“The best and first application for iPSCs is really to change the paradigm of drug discovery”

The-Scientist.com, July 7, 2009, by Elie Dolgin  —    A decade ago, the United States granted a series of patents that some say changed the embryonic stem cell (ESC) field forever. The Wisconsin Alumni Research Foundation (WARF) received three broad patents related to a method for isolating human ESCs that was developed by James Thomson at the University of Wisconsin-Madison. These patents, which effectively covered all ESC lines regardless of who made them or how they are generated, were so far reaching, many critics argued, that they effectively put a stranglehold on the ESC field. Indeed, only one company-Menlo Park, Calif.-based Geron Corp.-has ever received approval from the US Food and Drug Administration to test ESC-derived products in the clinic. Companies working with ESCs “are walking on very thin ice right now,” says Jeanne Loring, director of the Scripps Research Institute’s Center for Regenerative Medicine in La Jolla, Calif., who founded the now-defunct ESC-based biotech company Arcos BioScience.

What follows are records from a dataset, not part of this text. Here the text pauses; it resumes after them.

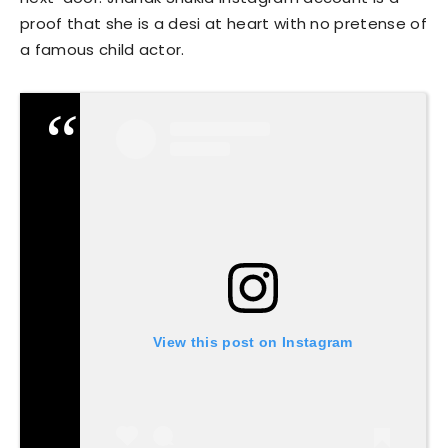
proof that she is a desi at heart with no pretense of
a famous child actor.
View this post on Instagram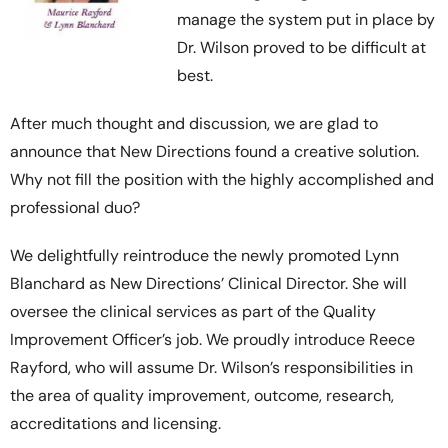
manage the system put in place by
Dr. Wilson proved to be difficult at
best.
After much thought and discussion, we are glad to
announce that New Directions found a creative solution.
Why not fill the position with the highly accomplished and
professional duo?
We delightfully reintroduce the newly promoted Lynn
Blanchard as New Directions’ Clinical Director. She will
oversee the clinical services as part of the Quality
Improvement Officer’s job. We proudly introduce Reece
Rayford, who will assume Dr. Wilson’s responsibilities in
the area of quality improvement, outcome, research,
accreditations and licensing.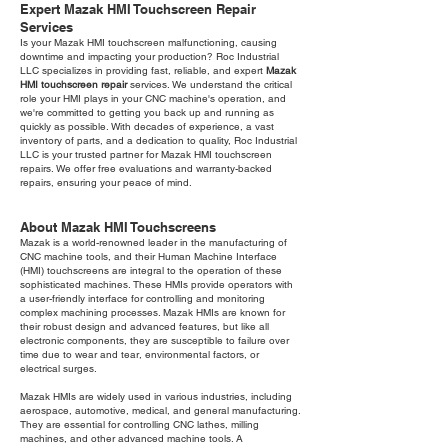
Expert Mazak HMI Touchscreen Repair
Services
Is your Mazak HMI touchscreen malfunctioning, causing
downtime and impacting your production? Roc Industrial
LLC specializes in providing fast, reliable, and expert
Mazak
HMI touchscreen repair
services. We understand the critical
role your HMI plays in your CNC machine's operation, and
we're committed to getting you back up and running as
quickly as possible. With decades of experience, a vast
inventory of parts, and a dedication to quality, Roc Industrial
LLC is your trusted partner for Mazak HMI touchscreen
repairs. We offer free evaluations and warranty-backed
repairs, ensuring your peace of mind.
About Mazak HMI Touchscreens
Mazak is a world-renowned leader in the manufacturing of
CNC machine tools, and their Human Machine Interface
(HMI) touchscreens are integral to the operation of these
sophisticated machines. These HMIs provide operators with
a user-friendly interface for controlling and monitoring
complex machining processes. Mazak HMIs are known for
their robust design and advanced features, but like all
electronic components, they are susceptible to failure over
time due to wear and tear, environmental factors, or
electrical surges.
Mazak HMIs are widely used in various industries, including
aerospace, automotive, medical, and general manufacturing.
They are essential for controlling CNC lathes, milling
machines, and other advanced machine tools. A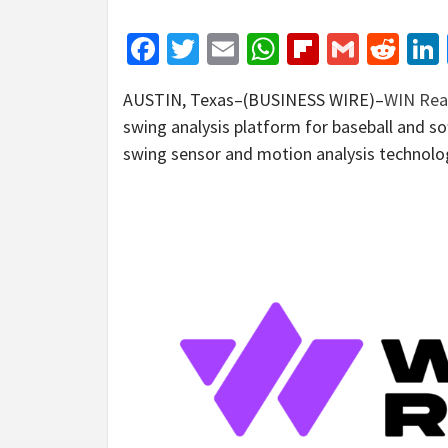
Facebook
Twitter
Email
WhatsApp
Flipboar
Gmail
Red
AUSTIN, Texas–(BUSINESS WIRE)–
WIN Real
swing analysis platform for baseball and sof
swing sensor and motion analysis technology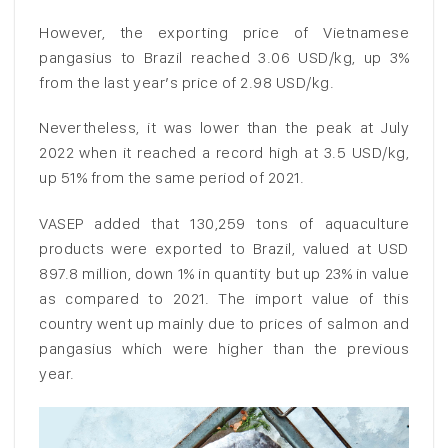
However, the exporting price of Vietnamese
pangasius to Brazil reached 3.06 USD/kg, up 3%
from the last year’s price of 2.98 USD/kg.
Nevertheless, it was lower than the peak at July
2022 when it reached a record high at 3.5 USD/kg,
up 51% from the same period of 2021.
VASEP added that 130,259 tons of aquaculture
products were exported to Brazil, valued at USD
897.8 million, down 1% in quantity but up 23% in value
as compared to 2021. The import value of this
country went up mainly due to prices of salmon and
pangasius which were higher than the previous
year.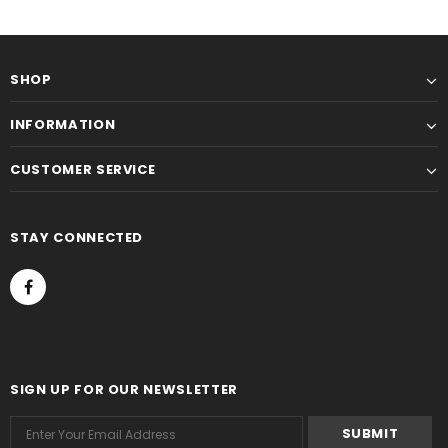
SHOP
INFORMATION
CUSTOMER SERVICE
STAY CONNECTED
SIGN UP FOR OUR NEWSLETTER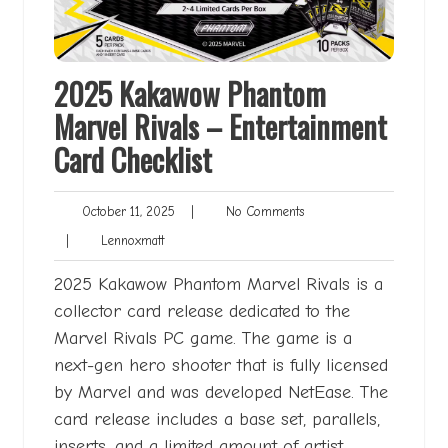
2025 Kakawow Phantom
Marvel Rivals – Entertainment
Card Checklist
October
No
October 11, 2025
|
No Comments
11,
Comments
Lennoxmatt
|
Lennoxmatt
2025
2025 Kakawow Phantom Marvel Rivals is a
collector card release dedicated to the
Marvel Rivals PC game. The game is a
next-gen hero shooter that is fully licensed
by Marvel and was developed NetEase. The
card release includes a base set, parallels,
inserts, and a limited amount of artist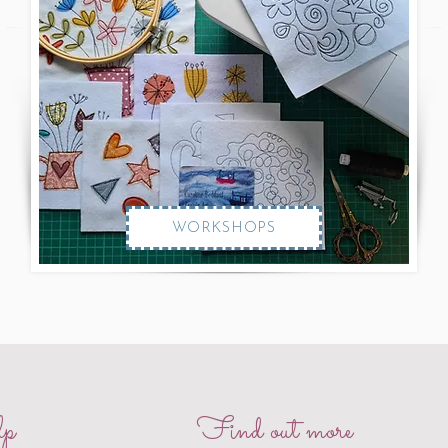
WORKSHOPS
p
Find out more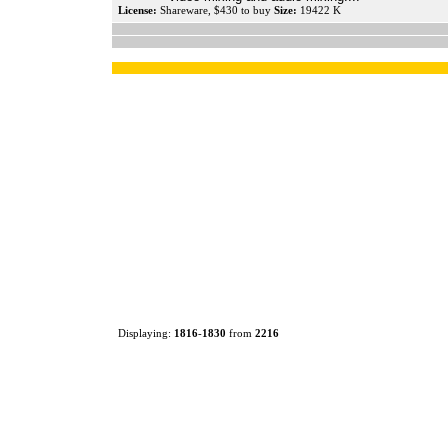
License:
Shareware, $430 to buy
Size:
19422 K
Displaying:
1816
-
1830
from
2216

Not so for the field of reprogrammed embryonic-like stem cells known as induced pluripotent stem cells (iPSCs), which are created by turning the developmental clock back on adult or other specialized cell types through the use of viruses, plasmids, transposons, or other reprogramming factors. Now, “the pendulum has swung at the patent office toward very narrow patents” across most of biology and chemistry, says David Resnick, a patent lawyer with Nixon Peabody in Boston, Mass. “It’s extremely difficult to get a broad patent right now.” That means that no single company should obtain the same de facto monopoly over iPSCs the way WARF has for ESCs.

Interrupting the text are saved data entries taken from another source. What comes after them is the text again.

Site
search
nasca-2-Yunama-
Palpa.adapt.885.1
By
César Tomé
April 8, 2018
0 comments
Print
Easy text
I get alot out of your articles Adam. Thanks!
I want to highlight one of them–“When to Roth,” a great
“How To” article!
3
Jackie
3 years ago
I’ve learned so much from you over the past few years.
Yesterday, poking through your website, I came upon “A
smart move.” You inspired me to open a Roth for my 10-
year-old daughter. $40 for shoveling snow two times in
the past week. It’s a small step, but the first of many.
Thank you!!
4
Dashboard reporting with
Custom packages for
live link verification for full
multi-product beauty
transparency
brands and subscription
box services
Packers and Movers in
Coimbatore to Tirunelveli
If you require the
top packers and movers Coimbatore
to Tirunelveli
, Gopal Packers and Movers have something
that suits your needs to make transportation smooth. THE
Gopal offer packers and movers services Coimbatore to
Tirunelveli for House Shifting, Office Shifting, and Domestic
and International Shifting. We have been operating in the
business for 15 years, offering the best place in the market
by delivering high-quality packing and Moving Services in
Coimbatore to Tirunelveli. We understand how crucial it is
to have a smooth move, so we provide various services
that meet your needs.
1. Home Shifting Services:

In the past year, more than 20 applications directly relating to iPSCs and another 50 or so involving iPSC culture methods or other indirect uses of the reprogrammed cells have been published worldwide, around half of these in the US alone. Many more patent applications have also been filed since then, notes Resnick.

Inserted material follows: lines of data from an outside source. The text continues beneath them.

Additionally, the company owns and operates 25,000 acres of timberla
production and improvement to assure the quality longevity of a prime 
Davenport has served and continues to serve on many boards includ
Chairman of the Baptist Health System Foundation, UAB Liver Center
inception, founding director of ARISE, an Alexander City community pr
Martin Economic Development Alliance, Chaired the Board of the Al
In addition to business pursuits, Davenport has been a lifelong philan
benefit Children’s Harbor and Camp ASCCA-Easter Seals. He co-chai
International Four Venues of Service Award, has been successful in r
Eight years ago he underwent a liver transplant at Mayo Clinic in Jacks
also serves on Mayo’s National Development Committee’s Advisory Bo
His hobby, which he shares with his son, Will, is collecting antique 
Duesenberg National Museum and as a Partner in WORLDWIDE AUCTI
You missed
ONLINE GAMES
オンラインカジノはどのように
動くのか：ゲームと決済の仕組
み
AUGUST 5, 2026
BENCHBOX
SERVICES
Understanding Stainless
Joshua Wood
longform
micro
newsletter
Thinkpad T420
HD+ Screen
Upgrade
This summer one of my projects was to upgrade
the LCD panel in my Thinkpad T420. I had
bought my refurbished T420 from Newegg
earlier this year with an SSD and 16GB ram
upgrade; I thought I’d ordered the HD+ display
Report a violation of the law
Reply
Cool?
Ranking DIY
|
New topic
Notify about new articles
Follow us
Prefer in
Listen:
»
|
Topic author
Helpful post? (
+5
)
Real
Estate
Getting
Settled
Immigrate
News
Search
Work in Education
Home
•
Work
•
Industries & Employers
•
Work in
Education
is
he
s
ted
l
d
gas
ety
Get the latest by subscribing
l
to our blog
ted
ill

IPSCs can also be tailor-made to match particular disease, ethnic, or other genetic profiles, and these cells do not require embryos-a continued source of debate. Together, all this suggests that the iPSC industry could prove much more fruitful than the ESC commercialization landscape. And because there are so many methods for obtaining iPSCs, “you have the opportunity for companies to spring up that will compete against each other to ultimately get to the same place,” says M. William Lensch, a senior scientist who studies iPSCs at Children’s Hospital Boston and the Harvard Medical School. “At the end of the day, the one that produces the best results and is the quickest and cheapest is the one you’re going to go with, and at this point it’s anyone’s guess” which company will reap the most rewards. But first, they must overcome the hurdles facing everyone as a young field strives to define itself in a wide-open space.

Induced Income

“The best and first application for [iPSCs] is really to change the paradigm of drug discovery,” says John Walker, chief executive of iZumi Bio, a South San Francisco-based biotech company focused on using reprogrammed skin cells from patients to screen for new drug compounds to treat neurodegenerative diseases, such as spinal muscular atrophy, amyotrophic lateral sclerosis, and Parkinson’s disease. “It replicates the in vivo system for your drug discovery system,” says Walker. “This is really new biology… that puts the patient at the front of the drug discovery process.”

iZumi was founded in 2007 by two venture capital firms based on three patents from Bayer Yakuhin, a Japanese subsidiary of the German chemical giant Bayer AG. In addition to these patents, iZumi has expanded its reach to include nonexclusive partnerships with Kyoto University’s Shinya Yamanaka, aimed at developing new methods for deriving high-quality iPSC lines, and with the University of California at San Francisco’s Gladstone Institute, primarily focused on developing cardiovascular therapies. Within 5 years, the company expects to have two compounds in clinical trials.

Wisconsin-based Cellular Dynamics International (CDI), which Thomson cofounded with two other UW-Madison scientists in 2005, is targeting a different market. Currently, the company sells ESC-derived heart cells to a select few large pharmaceutical companies for drug screening and predictive toxicology assays, but CDI is rapidly transitioning toward selling iPSC-based technologies, based on patents licensed from WARF and developed in-house. “We can now provide individual biology, disease models, retrospective analysis, and ethnic diversity to a portfolio where only one product would have existed” if they had stuck with only using ESCs, says Chris Kendrick-Parker, CDI’s chief commercial officer, in an email.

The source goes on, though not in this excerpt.